Stream mode: Plotting Topics#

Streamgraphs are great for showing high-dimensional flows of 1-30 features, like topic compositions! Below, we show how to plot the composition of topics along a differentiation. Here, hide_feature_threshold hides topics which aren’t contributing to the cell composition. This significantly cleans up the plot.

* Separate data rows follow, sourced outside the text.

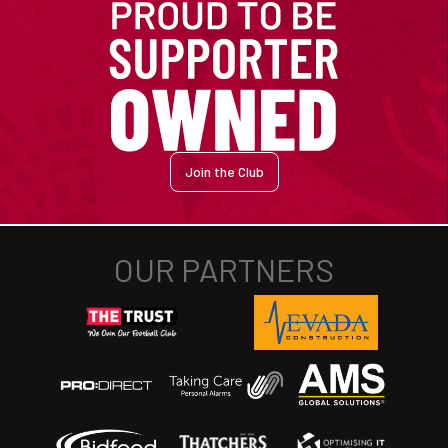
Join the Club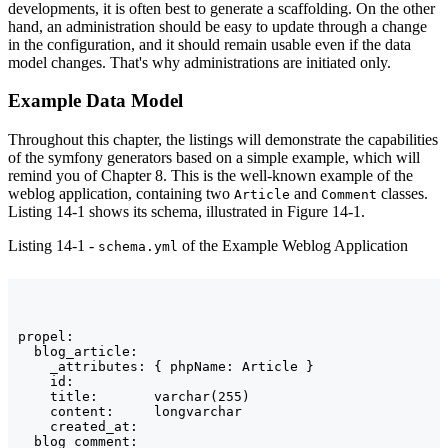
developments, it is often best to generate a scaffolding. On the other
hand, an administration should be easy to update through a change
in the configuration, and it should remain usable even if the data
model changes. That's why administrations are initiated only.
Example Data Model
Throughout this chapter, the listings will demonstrate the capabilities
of the symfony generators based on a simple example, which will
remind you of Chapter 8. This is the well-known example of the
weblog application, containing two
and
classes.
Article
Comment
Listing 14-1 shows its schema, illustrated in Figure 14-1.
Listing 14-1 -
of the Example Weblog Application
schema.yml
propel:

  blog_article:

    _attributes: { phpName: Article }

    id:

    title:       varchar(255)

    content:     longvarchar

    created_at:

  blog_comment:
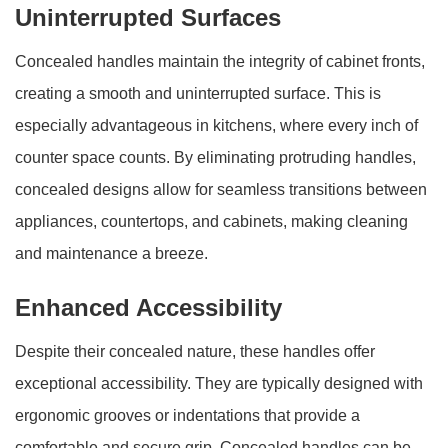
Uninterrupted Surfaces
Concealed handles maintain the integrity of cabinet fronts,
creating a smooth and uninterrupted surface. This is
especially advantageous in kitchens, where every inch of
counter space counts. By eliminating protruding handles,
concealed designs allow for seamless transitions between
appliances, countertops, and cabinets, making cleaning
and maintenance a breeze.
Enhanced Accessibility
Despite their concealed nature, these handles offer
exceptional accessibility. They are typically designed with
ergonomic grooves or indentations that provide a
comfortable and secure grip. Concealed handles can be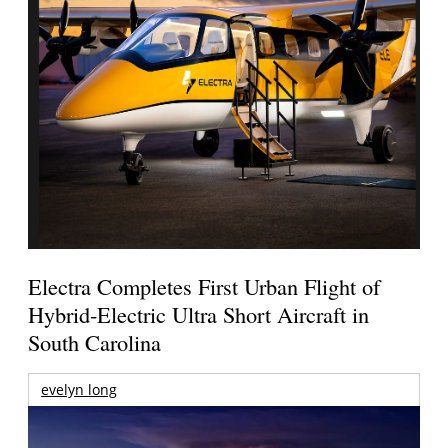
Electra Completes First Urban Flight of
Hybrid-Electric Ultra Short Aircraft in
South Carolina
evelyn long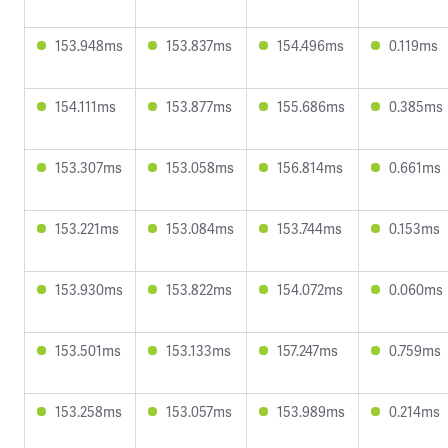
153.948ms
153.837ms
154.496ms
0.119ms
154.111ms
153.877ms
155.686ms
0.385ms
153.307ms
153.058ms
156.814ms
0.661ms
153.221ms
153.084ms
153.744ms
0.153ms
153.930ms
153.822ms
154.072ms
0.060ms
153.501ms
153.133ms
157.247ms
0.759ms
153.258ms
153.057ms
153.989ms
0.214ms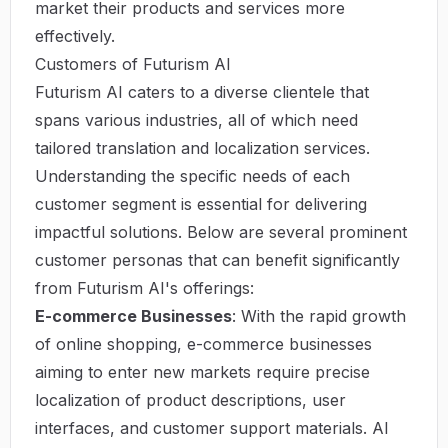
market their products and services more
effectively.
Customers of Futurism AI
Futurism AI caters to a diverse clientele that
spans various industries, all of which need
tailored translation and localization services.
Understanding the specific needs of each
customer segment is essential for delivering
impactful solutions. Below are several prominent
customer personas that can benefit significantly
from Futurism AI's offerings:
E-commerce Businesses
: With the rapid growth
of online shopping, e-commerce businesses
aiming to enter new markets require precise
localization of product descriptions, user
interfaces, and customer support materials. AI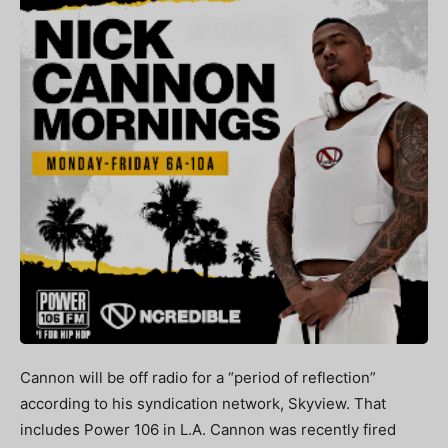
Cannon will be off radio for a “period of reflection”
according to his syndication network, Skyview. That
includes Power 106 in L.A. Cannon was recently fired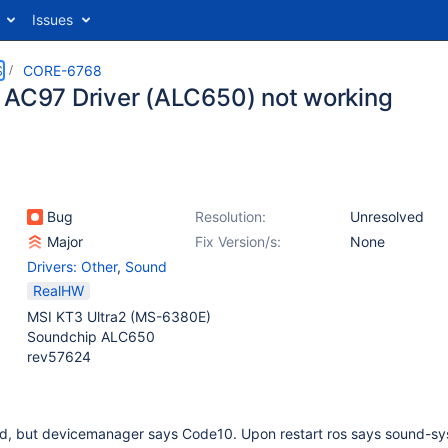
Issues
S
CORE-6768
 AC97 Driver (ALC650) not working
Bug
Resolution:
Unresolved
Major
Fix Version/s:
None
Drivers: Other
,
Sound
RealHW
MSI KT3 Ultra2 (MS-6380E)
Soundchip ALC650
rev57624
d, but devicemanager says Code10. Upon restart ros says sound-sy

Another nifty feature is setting order to ascending, which stacks the features in a more readable manner.

[3]:
topics = [6,9,10,5,4,22]

mira.pl.plot_stream(data,
                    data = ["topic_" + str(i) for i in topics],
                    style = "stream",
                    hide_feature_threshold = 0.03,
                    window_size = 301, # smooths the lines
                    max_bar_height= 0.8, # makes the streams thicker
                    palette = "Set3",
                    legend_cols = 3,
                    log_pseudotime = False,
                    order = 'ascending', # plot features in ascending order with respect to time
                    linewidth=0.4, # makes borders between streams thicker. Userful for light-colored palettes
                    figsize = (12,6)
                )
[3]:
(<Figure size 1200x600 with 1 Axes>, <AxesSubplot:>)
../_images/notebooks_tutorial_streamgraphs_5_1.png

Line mode: Comparing modes#

Line graphs are good for comparing 1-2 features where we wish to make quantitative comparisons of trend, like showing two modes for the same gene.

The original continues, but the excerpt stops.